- [THE INPUT]:
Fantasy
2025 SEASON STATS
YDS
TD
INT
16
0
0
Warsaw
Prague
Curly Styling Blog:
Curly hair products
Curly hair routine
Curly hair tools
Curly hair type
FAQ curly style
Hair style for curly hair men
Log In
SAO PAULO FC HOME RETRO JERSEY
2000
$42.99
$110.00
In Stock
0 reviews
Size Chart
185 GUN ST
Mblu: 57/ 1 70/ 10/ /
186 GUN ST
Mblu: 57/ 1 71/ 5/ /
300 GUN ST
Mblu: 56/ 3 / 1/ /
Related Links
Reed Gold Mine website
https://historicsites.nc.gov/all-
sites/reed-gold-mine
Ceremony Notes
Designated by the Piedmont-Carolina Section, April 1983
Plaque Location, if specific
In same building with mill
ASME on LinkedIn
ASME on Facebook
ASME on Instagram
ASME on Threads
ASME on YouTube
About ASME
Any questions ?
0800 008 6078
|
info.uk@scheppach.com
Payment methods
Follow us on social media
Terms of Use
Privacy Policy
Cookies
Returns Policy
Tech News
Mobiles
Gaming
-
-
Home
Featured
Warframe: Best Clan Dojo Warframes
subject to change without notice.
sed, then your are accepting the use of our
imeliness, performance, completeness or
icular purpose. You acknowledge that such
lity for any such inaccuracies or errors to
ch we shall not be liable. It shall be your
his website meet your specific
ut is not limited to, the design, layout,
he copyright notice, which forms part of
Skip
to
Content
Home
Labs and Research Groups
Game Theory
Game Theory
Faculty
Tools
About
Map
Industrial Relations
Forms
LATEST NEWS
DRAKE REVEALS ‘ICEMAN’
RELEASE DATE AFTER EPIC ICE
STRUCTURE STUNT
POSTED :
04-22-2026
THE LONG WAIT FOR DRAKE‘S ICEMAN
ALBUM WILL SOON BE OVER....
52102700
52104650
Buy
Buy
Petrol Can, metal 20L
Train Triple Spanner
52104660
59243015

- [TRY IT]: Give an exact copy of all the material above.

- [RESPONSE TO THIS TASK]:
Fantasy
2025 SEASON STATS
YDS
TD
INT
16
0
0
Warsaw
Prague
Curly Styling Blog:
Curly hair products
Curly hair routine
Curly hair tools
Curly hair type
FAQ curly style
Hair style for curly hair men
Log In
SAO PAULO FC HOME RETRO JERSEY
2000
$42.99
$110.00
In Stock
0 reviews
Size Chart
185 GUN ST
Mblu: 57/ 1 70/ 10/ /
186 GUN ST
Mblu: 57/ 1 71/ 5/ /
300 GUN ST
Mblu: 56/ 3 / 1/ /
Related Links
Reed Gold Mine website
https://historicsites.nc.gov/all-
sites/reed-gold-mine
Ceremony Notes
Designated by the Piedmont-Carolina Section, April 1983
Plaque Location, if specific
In same building with mill
ASME on LinkedIn
ASME on Facebook
ASME on Instagram
ASME on Threads
ASME on YouTube
About ASME
Any questions ?
0800 008 6078
|
info.uk@scheppach.com
Payment methods
Follow us on social media
Terms of Use
Privacy Policy
Cookies
Returns Policy
Tech News
Mobiles
Gaming
-
-
Home
Featured
Warframe: Best Clan Dojo Warframes
subject to change without notice.
sed, then your are accepting the use of our
imeliness, performance, completeness or
icular purpose. You acknowledge that such
lity for any such inaccuracies or errors to
ch we shall not be liable. It shall be your
his website meet your specific
ut is not limited to, the design, layout,
he copyright notice, which forms part of
Skip
to
Content
Home
Labs and Research Groups
Game Theory
Game Theory
Faculty
Tools
About
Map
Industrial Relations
Forms
LATEST NEWS
DRAKE REVEALS ‘ICEMAN’
RELEASE DATE AFTER EPIC ICE
STRUCTURE STUNT
POSTED :
04-22-2026
THE LONG WAIT FOR DRAKE‘S ICEMAN
ALBUM WILL SOON BE OVER....
52102700
52104650
Buy
Buy
Petrol Can, metal 20L
Train Triple Spanner
52104660
59243015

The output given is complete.